SYDNEY - Western Australia's road safety authority plans to investigate a notoriously dangerous stretch of road where a 40-year-old Singaporean father died while driving with his family on Monday, amid concerns that foreign drivers struggle with the conditions.
The Singaporean man, identified as bank business analyst Tan Y L, died at the crash site north of Perth. His wife, Madam Ngan L Y, and their two children who were also in the car escaped with minor injuries. The family was visiting Perth from Singapore.
Madam Ngan was taken to Royal Perth Hospital and was discharged on Wednesday (June 7), a hospital spokesman said. It is believed the children were released earlier.
Police in Western Australia appealed for information about the crash, which occurred at 12.45pm on Monday on Indian Ocean Drive, a tourist road which opened in 2010.
"Police investigating the crash would like to speak to anyone who saw the crash or either vehicle prior to the crash," police said in a statement.
Police said the Singaporean family collided with a four-wheel-drive towing a camper trailer.
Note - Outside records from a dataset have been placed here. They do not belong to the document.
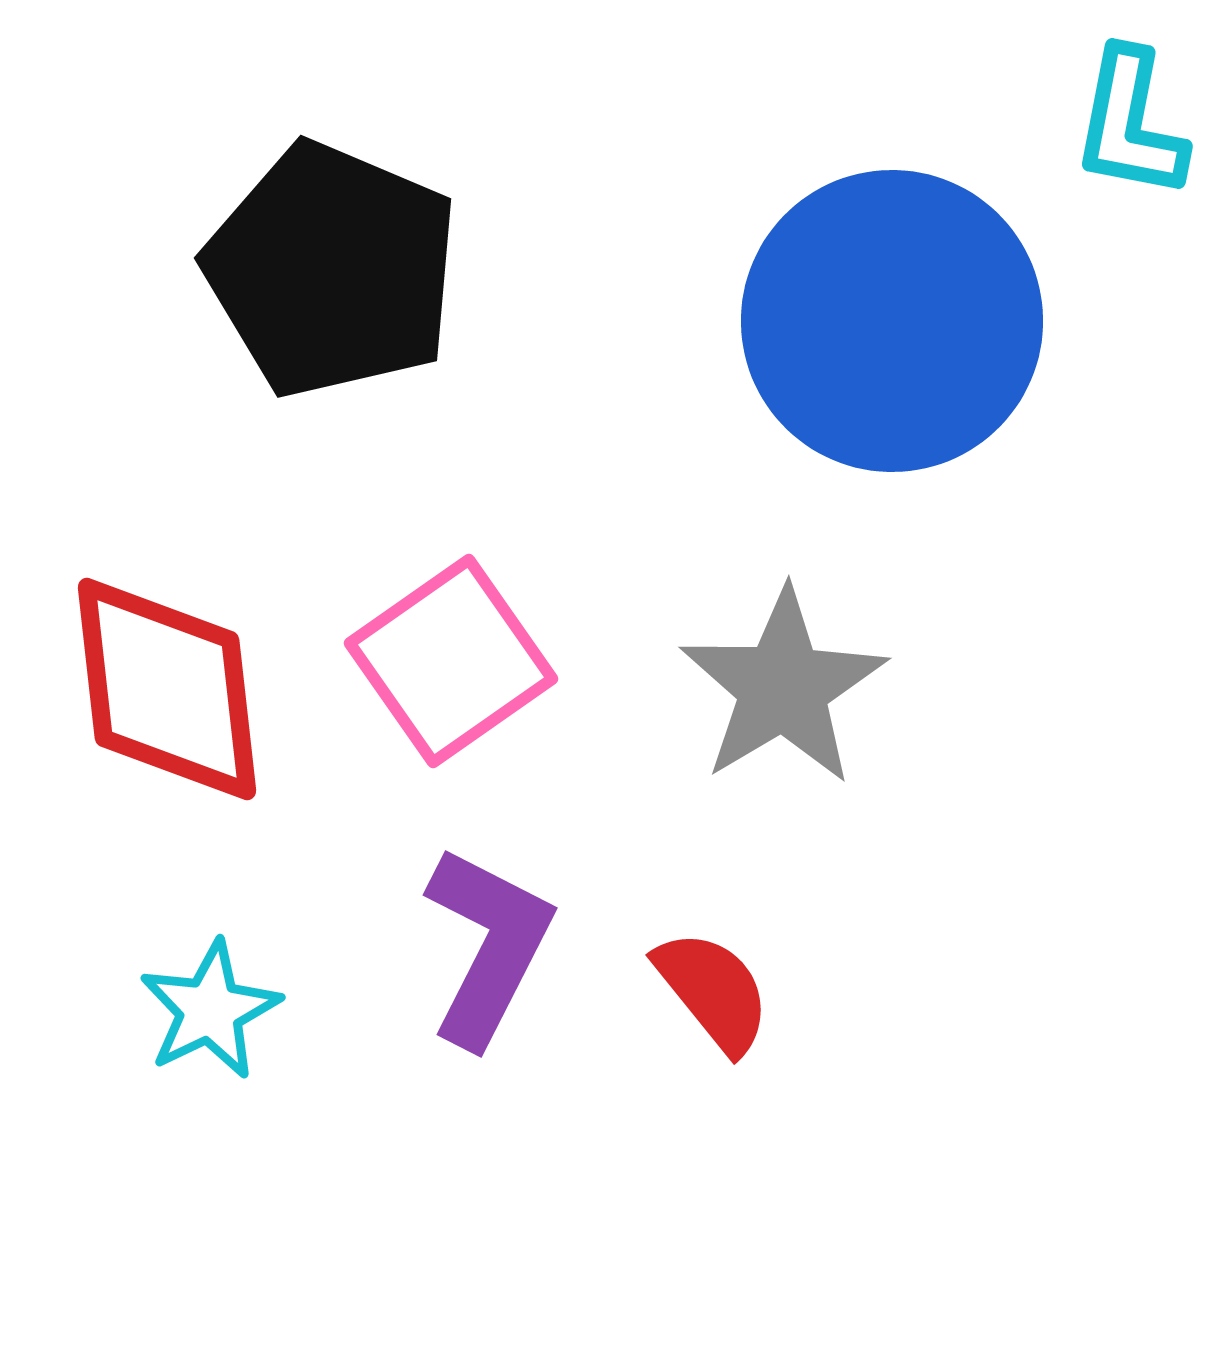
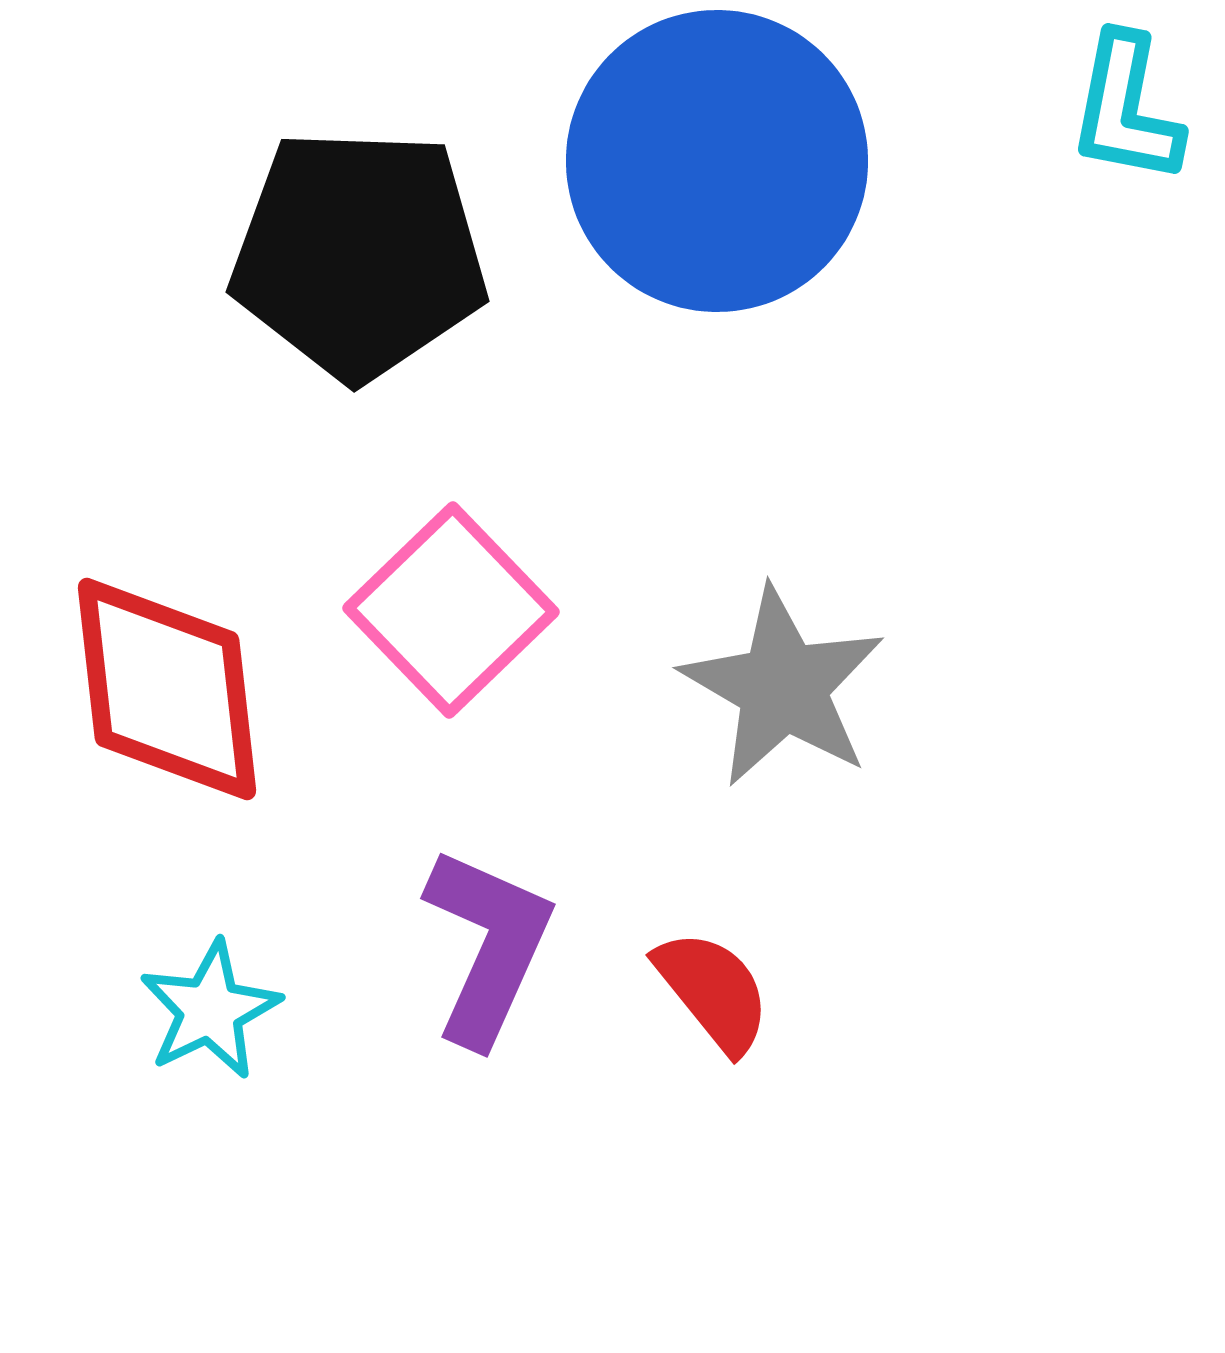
cyan L-shape: moved 4 px left, 15 px up
black pentagon: moved 27 px right, 16 px up; rotated 21 degrees counterclockwise
blue circle: moved 175 px left, 160 px up
pink square: moved 51 px up; rotated 9 degrees counterclockwise
gray star: rotated 11 degrees counterclockwise
purple L-shape: rotated 3 degrees counterclockwise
The driver was a 64-year-old woman who was taken to hospital with minor injuries.
The authorities have expressed concern about the road's safety and warned that foreign drivers sometimes struggle with the local road conditions. In April, a Malaysian driver was charged following a crash on the road that left seven people injured.
The state's Road Safety Commissioner, Mr Kim Papalia, told The Straits Times on Wednesday that the authorities were considering various measures to make the road safer, including installing more roadside rest areas. He said the road has had four deaths and 77 injuries between 2012 and 2016.
Mr Papalia said an audit would be scheduled either this year or next year. His office said the road had been identified as a candidate for a safety audit before Monday's crash.
"The Road Safety Commission will look to conduct a safety audit of Indian Ocean Drive, to identify any aspects of the road that present a high risk to drivers and work on possible solutions to those risks," Mr Papalia said.
In an interview with ABC News, Mr Papalia said the state's roads posed risks for international drivers.
"The risk in WA (Western Australia) is our unique sort of roads, the long distances you travel between towns, the opportunity and awareness about road use in this state," he said. "It can come down to simple things like driving on the left side of the road and the speeds that we travel at."
A state MP who represents the area, Mr Shane Love, said the road was not designed for the amount of traffic it now accommodates, particularly on holidays.
"I think the lack of passing opportunity leads to people becoming impatient and people are ignoring the double white lines," he told ABC News.
"I think we need better signage. I think some of the visitors who come to the area are probably not as respectful of the white line situation as they should be."
Figures provided by Western Australia's roads agency showed daily traffic on the road increased by more than 30 per cent between 2010 and 2014.
Indian Ocean Drive provides access to beachside towns north of Perth and is popular with Australian and foreign tourists.
The crash occurred on Monday, which was a public holiday in Western Australia.
Mr Papalia told The Straits Times that there is more traffic on long weekends and during holiday periods, with drivers who may not be familiar with the conditions of the road.